++++ Supplied material
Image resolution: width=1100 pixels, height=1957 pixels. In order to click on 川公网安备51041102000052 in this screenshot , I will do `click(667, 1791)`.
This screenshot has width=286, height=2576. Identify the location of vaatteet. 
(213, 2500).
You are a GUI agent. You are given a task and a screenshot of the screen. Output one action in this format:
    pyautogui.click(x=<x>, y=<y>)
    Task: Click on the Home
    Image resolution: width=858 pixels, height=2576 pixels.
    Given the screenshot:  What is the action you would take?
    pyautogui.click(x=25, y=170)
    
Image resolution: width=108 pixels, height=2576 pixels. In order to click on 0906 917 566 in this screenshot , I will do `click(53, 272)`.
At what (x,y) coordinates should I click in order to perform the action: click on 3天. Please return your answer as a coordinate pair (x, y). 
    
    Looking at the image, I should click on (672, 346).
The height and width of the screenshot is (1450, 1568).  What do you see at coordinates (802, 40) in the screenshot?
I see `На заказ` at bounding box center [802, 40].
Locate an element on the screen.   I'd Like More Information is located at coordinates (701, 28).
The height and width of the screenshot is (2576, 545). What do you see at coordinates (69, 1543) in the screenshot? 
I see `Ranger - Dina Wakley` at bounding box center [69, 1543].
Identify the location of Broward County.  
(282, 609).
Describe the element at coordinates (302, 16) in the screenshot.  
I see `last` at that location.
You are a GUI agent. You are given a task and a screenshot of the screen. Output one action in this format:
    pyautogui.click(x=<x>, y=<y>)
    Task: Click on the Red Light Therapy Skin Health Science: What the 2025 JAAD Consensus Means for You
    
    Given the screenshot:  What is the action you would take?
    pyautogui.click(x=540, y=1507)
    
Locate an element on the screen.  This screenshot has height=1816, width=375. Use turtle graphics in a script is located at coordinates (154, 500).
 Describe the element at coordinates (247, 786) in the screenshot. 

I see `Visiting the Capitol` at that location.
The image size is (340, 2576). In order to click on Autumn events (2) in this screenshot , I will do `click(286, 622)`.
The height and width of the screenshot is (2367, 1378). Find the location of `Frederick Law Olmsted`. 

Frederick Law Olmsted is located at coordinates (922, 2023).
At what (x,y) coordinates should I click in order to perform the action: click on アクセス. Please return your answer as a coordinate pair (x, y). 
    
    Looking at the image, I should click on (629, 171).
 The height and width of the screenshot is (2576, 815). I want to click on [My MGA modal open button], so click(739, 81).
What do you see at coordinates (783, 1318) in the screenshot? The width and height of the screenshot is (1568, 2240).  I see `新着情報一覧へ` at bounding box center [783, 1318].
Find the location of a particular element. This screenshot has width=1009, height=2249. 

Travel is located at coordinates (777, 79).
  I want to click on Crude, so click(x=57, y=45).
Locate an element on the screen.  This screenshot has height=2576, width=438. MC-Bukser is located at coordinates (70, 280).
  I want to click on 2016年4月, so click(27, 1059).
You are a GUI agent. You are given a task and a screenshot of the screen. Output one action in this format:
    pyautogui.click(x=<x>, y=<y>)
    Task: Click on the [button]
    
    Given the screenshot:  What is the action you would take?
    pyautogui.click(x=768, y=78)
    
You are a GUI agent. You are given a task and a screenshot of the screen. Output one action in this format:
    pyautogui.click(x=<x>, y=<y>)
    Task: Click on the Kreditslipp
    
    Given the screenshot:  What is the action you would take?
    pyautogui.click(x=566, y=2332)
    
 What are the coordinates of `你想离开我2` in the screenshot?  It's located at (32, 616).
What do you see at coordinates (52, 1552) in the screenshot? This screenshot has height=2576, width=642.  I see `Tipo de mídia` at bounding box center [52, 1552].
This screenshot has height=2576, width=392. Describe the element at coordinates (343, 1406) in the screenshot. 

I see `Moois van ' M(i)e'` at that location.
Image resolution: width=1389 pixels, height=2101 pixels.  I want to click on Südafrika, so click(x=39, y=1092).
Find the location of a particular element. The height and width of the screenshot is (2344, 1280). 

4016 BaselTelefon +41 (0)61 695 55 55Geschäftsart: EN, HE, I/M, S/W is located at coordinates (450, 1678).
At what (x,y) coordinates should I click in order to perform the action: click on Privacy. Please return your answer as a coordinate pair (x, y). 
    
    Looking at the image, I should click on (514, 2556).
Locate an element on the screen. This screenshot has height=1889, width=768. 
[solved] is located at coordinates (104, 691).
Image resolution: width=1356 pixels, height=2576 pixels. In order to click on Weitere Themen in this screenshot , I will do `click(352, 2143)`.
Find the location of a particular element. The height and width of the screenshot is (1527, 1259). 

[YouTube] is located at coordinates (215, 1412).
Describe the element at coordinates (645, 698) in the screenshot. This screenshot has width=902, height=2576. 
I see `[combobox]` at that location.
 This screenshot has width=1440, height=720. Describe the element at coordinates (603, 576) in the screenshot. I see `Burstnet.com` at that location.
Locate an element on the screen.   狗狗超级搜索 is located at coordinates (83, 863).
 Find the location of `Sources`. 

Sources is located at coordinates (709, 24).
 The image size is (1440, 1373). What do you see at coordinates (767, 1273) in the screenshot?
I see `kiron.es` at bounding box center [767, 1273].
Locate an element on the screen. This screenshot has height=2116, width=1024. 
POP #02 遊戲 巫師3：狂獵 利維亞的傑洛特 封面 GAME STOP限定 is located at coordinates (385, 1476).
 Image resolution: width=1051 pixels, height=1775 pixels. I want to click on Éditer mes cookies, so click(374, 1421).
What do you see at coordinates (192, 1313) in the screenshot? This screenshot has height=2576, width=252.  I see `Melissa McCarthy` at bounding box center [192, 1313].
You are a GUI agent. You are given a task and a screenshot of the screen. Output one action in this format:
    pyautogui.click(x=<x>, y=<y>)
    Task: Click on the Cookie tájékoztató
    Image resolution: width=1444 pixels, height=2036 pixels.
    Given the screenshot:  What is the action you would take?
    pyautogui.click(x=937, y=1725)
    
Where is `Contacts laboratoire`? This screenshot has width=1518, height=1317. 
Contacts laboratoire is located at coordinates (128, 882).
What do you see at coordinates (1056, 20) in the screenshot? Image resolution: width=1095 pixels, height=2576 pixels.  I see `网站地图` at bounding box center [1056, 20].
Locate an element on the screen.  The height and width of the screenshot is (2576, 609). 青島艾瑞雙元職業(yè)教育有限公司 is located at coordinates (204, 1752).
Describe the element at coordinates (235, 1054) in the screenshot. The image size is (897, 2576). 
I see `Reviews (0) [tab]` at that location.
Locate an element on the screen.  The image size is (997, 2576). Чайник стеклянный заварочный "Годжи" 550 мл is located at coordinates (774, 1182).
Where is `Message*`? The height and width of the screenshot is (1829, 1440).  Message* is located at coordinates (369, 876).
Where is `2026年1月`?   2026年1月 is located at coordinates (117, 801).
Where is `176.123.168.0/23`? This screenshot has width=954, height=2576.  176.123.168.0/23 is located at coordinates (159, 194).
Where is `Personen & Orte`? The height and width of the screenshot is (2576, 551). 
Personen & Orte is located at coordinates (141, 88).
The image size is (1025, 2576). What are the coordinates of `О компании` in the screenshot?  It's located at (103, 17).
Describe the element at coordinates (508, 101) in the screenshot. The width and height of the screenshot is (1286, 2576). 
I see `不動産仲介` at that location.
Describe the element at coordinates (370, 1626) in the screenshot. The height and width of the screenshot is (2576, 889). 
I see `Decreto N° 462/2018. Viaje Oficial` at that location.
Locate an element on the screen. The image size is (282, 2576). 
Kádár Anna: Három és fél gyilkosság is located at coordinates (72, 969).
++++++++
> _Task item_
All of the records above are to be returned exactly as they stand.

> _Response to this exercise_
Image resolution: width=1100 pixels, height=1957 pixels. In order to click on 川公网安备51041102000052 in this screenshot , I will do `click(667, 1791)`.
This screenshot has width=286, height=2576. Identify the location of vaatteet. 
(213, 2500).
You are a GUI agent. You are given a task and a screenshot of the screen. Output one action in this format:
    pyautogui.click(x=<x>, y=<y>)
    Task: Click on the Home
    Image resolution: width=858 pixels, height=2576 pixels.
    Given the screenshot:  What is the action you would take?
    pyautogui.click(x=25, y=170)
    
Image resolution: width=108 pixels, height=2576 pixels. In order to click on 0906 917 566 in this screenshot , I will do `click(53, 272)`.
At what (x,y) coordinates should I click in order to perform the action: click on 3天. Please return your answer as a coordinate pair (x, y). 
    
    Looking at the image, I should click on (672, 346).
The height and width of the screenshot is (1450, 1568).  What do you see at coordinates (802, 40) in the screenshot?
I see `На заказ` at bounding box center [802, 40].
Locate an element on the screen.   I'd Like More Information is located at coordinates (701, 28).
The height and width of the screenshot is (2576, 545). What do you see at coordinates (69, 1543) in the screenshot? 
I see `Ranger - Dina Wakley` at bounding box center [69, 1543].
Identify the location of Broward County.  
(282, 609).
Describe the element at coordinates (302, 16) in the screenshot.  
I see `last` at that location.
You are a GUI agent. You are given a task and a screenshot of the screen. Output one action in this format:
    pyautogui.click(x=<x>, y=<y>)
    Task: Click on the Red Light Therapy Skin Health Science: What the 2025 JAAD Consensus Means for You
    
    Given the screenshot:  What is the action you would take?
    pyautogui.click(x=540, y=1507)
    
Locate an element on the screen.  This screenshot has height=1816, width=375. Use turtle graphics in a script is located at coordinates (154, 500).
 Describe the element at coordinates (247, 786) in the screenshot. 

I see `Visiting the Capitol` at that location.
The image size is (340, 2576). In order to click on Autumn events (2) in this screenshot , I will do `click(286, 622)`.
The height and width of the screenshot is (2367, 1378). Find the location of `Frederick Law Olmsted`. 

Frederick Law Olmsted is located at coordinates (922, 2023).
At what (x,y) coordinates should I click in order to perform the action: click on アクセス. Please return your answer as a coordinate pair (x, y). 
    
    Looking at the image, I should click on (629, 171).
 The height and width of the screenshot is (2576, 815). I want to click on [My MGA modal open button], so click(739, 81).
What do you see at coordinates (783, 1318) in the screenshot? The width and height of the screenshot is (1568, 2240).  I see `新着情報一覧へ` at bounding box center [783, 1318].
Find the location of a particular element. This screenshot has width=1009, height=2249. 

Travel is located at coordinates (777, 79).
  I want to click on Crude, so click(x=57, y=45).
Locate an element on the screen.  This screenshot has height=2576, width=438. MC-Bukser is located at coordinates (70, 280).
  I want to click on 2016年4月, so click(27, 1059).
You are a GUI agent. You are given a task and a screenshot of the screen. Output one action in this format:
    pyautogui.click(x=<x>, y=<y>)
    Task: Click on the [button]
    
    Given the screenshot:  What is the action you would take?
    pyautogui.click(x=768, y=78)
    
You are a GUI agent. You are given a task and a screenshot of the screen. Output one action in this format:
    pyautogui.click(x=<x>, y=<y>)
    Task: Click on the Kreditslipp
    
    Given the screenshot:  What is the action you would take?
    pyautogui.click(x=566, y=2332)
    
 What are the coordinates of `你想离开我2` in the screenshot?  It's located at (32, 616).
What do you see at coordinates (52, 1552) in the screenshot? This screenshot has height=2576, width=642.  I see `Tipo de mídia` at bounding box center [52, 1552].
This screenshot has height=2576, width=392. Describe the element at coordinates (343, 1406) in the screenshot. 

I see `Moois van ' M(i)e'` at that location.
Image resolution: width=1389 pixels, height=2101 pixels.  I want to click on Südafrika, so click(x=39, y=1092).
Find the location of a particular element. The height and width of the screenshot is (2344, 1280). 

4016 BaselTelefon +41 (0)61 695 55 55Geschäftsart: EN, HE, I/M, S/W is located at coordinates (450, 1678).
At what (x,y) coordinates should I click in order to perform the action: click on Privacy. Please return your answer as a coordinate pair (x, y). 
    
    Looking at the image, I should click on (514, 2556).
Locate an element on the screen. This screenshot has height=1889, width=768. 
[solved] is located at coordinates (104, 691).
Image resolution: width=1356 pixels, height=2576 pixels. In order to click on Weitere Themen in this screenshot , I will do `click(352, 2143)`.
Find the location of a particular element. The height and width of the screenshot is (1527, 1259). 

[YouTube] is located at coordinates (215, 1412).
Describe the element at coordinates (645, 698) in the screenshot. This screenshot has width=902, height=2576. 
I see `[combobox]` at that location.
 This screenshot has width=1440, height=720. Describe the element at coordinates (603, 576) in the screenshot. I see `Burstnet.com` at that location.
Locate an element on the screen.   狗狗超级搜索 is located at coordinates (83, 863).
 Find the location of `Sources`. 

Sources is located at coordinates (709, 24).
 The image size is (1440, 1373). What do you see at coordinates (767, 1273) in the screenshot?
I see `kiron.es` at bounding box center [767, 1273].
Locate an element on the screen. This screenshot has height=2116, width=1024. 
POP #02 遊戲 巫師3：狂獵 利維亞的傑洛特 封面 GAME STOP限定 is located at coordinates (385, 1476).
 Image resolution: width=1051 pixels, height=1775 pixels. I want to click on Éditer mes cookies, so click(374, 1421).
What do you see at coordinates (192, 1313) in the screenshot? This screenshot has height=2576, width=252.  I see `Melissa McCarthy` at bounding box center [192, 1313].
You are a GUI agent. You are given a task and a screenshot of the screen. Output one action in this format:
    pyautogui.click(x=<x>, y=<y>)
    Task: Click on the Cookie tájékoztató
    Image resolution: width=1444 pixels, height=2036 pixels.
    Given the screenshot:  What is the action you would take?
    pyautogui.click(x=937, y=1725)
    
Where is `Contacts laboratoire`? This screenshot has width=1518, height=1317. 
Contacts laboratoire is located at coordinates (128, 882).
What do you see at coordinates (1056, 20) in the screenshot? Image resolution: width=1095 pixels, height=2576 pixels.  I see `网站地图` at bounding box center [1056, 20].
Locate an element on the screen.  The height and width of the screenshot is (2576, 609). 青島艾瑞雙元職業(yè)教育有限公司 is located at coordinates (204, 1752).
Describe the element at coordinates (235, 1054) in the screenshot. The image size is (897, 2576). 
I see `Reviews (0) [tab]` at that location.
Locate an element on the screen.  The image size is (997, 2576). Чайник стеклянный заварочный "Годжи" 550 мл is located at coordinates (774, 1182).
Where is `Message*`? The height and width of the screenshot is (1829, 1440).  Message* is located at coordinates (369, 876).
Where is `2026年1月`?   2026年1月 is located at coordinates (117, 801).
Where is `176.123.168.0/23`? This screenshot has width=954, height=2576.  176.123.168.0/23 is located at coordinates (159, 194).
Where is `Personen & Orte`? The height and width of the screenshot is (2576, 551). 
Personen & Orte is located at coordinates (141, 88).
The image size is (1025, 2576). What are the coordinates of `О компании` in the screenshot?  It's located at (103, 17).
Describe the element at coordinates (508, 101) in the screenshot. The width and height of the screenshot is (1286, 2576). 
I see `不動産仲介` at that location.
Describe the element at coordinates (370, 1626) in the screenshot. The height and width of the screenshot is (2576, 889). 
I see `Decreto N° 462/2018. Viaje Oficial` at that location.
Locate an element on the screen. The image size is (282, 2576). 
Kádár Anna: Három és fél gyilkosság is located at coordinates (72, 969).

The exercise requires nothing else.